• **INFORMATION SHOWN**:
__________________________________________________
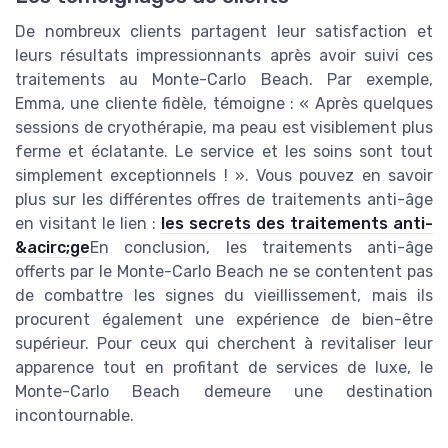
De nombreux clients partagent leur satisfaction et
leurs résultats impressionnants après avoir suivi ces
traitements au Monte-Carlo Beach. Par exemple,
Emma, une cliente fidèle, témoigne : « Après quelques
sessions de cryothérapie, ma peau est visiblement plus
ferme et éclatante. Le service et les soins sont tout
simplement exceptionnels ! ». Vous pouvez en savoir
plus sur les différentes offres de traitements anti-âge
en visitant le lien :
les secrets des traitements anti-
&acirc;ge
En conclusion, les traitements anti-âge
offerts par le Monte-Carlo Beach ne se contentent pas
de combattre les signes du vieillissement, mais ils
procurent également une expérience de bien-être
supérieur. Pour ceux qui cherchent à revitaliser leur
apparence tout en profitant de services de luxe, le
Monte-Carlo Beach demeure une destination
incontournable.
__________________________________________________
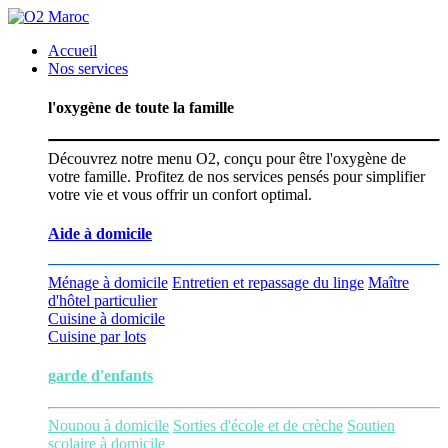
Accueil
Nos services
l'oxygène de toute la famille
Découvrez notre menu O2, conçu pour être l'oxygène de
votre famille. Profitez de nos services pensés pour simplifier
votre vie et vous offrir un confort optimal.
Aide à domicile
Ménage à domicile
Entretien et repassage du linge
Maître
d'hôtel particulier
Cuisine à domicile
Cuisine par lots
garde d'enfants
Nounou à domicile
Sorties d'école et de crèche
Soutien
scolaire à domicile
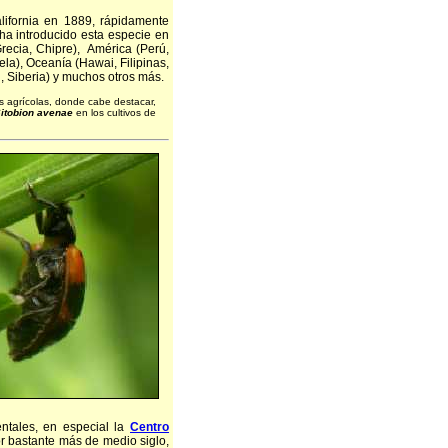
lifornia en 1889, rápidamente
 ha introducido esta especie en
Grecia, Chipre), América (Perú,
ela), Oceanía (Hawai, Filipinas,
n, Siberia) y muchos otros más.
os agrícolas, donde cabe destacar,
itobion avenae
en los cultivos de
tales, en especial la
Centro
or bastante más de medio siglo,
__________________________________________________
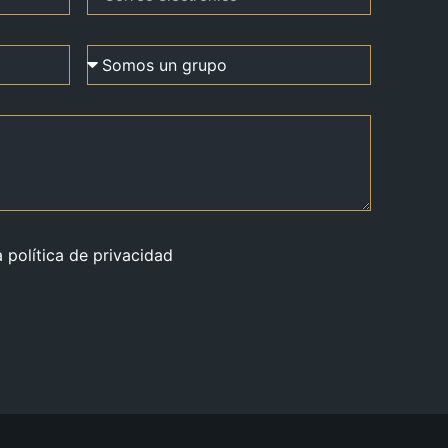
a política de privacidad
__________________________________________________
• **PROBLEM TO WORK ON**: Working from the entries above, reproduce exactly and only the lines beginning with the line that has "scolaire à domicile" and ending with the line that has "or bastante más"; omit all pictures.

• **EXERCISE SOLUTION**:
scolaire à domicile
lifornia en 1889, rápidamente
 ha introducido esta especie en
Grecia, Chipre), América (Perú,
ela), Oceanía (Hawai, Filipinas,
n, Siberia) y muchos otros más.
os agrícolas, donde cabe destacar,
itobion avenae
en los cultivos de
tales, en especial la
Centro
or bastante más de medio siglo,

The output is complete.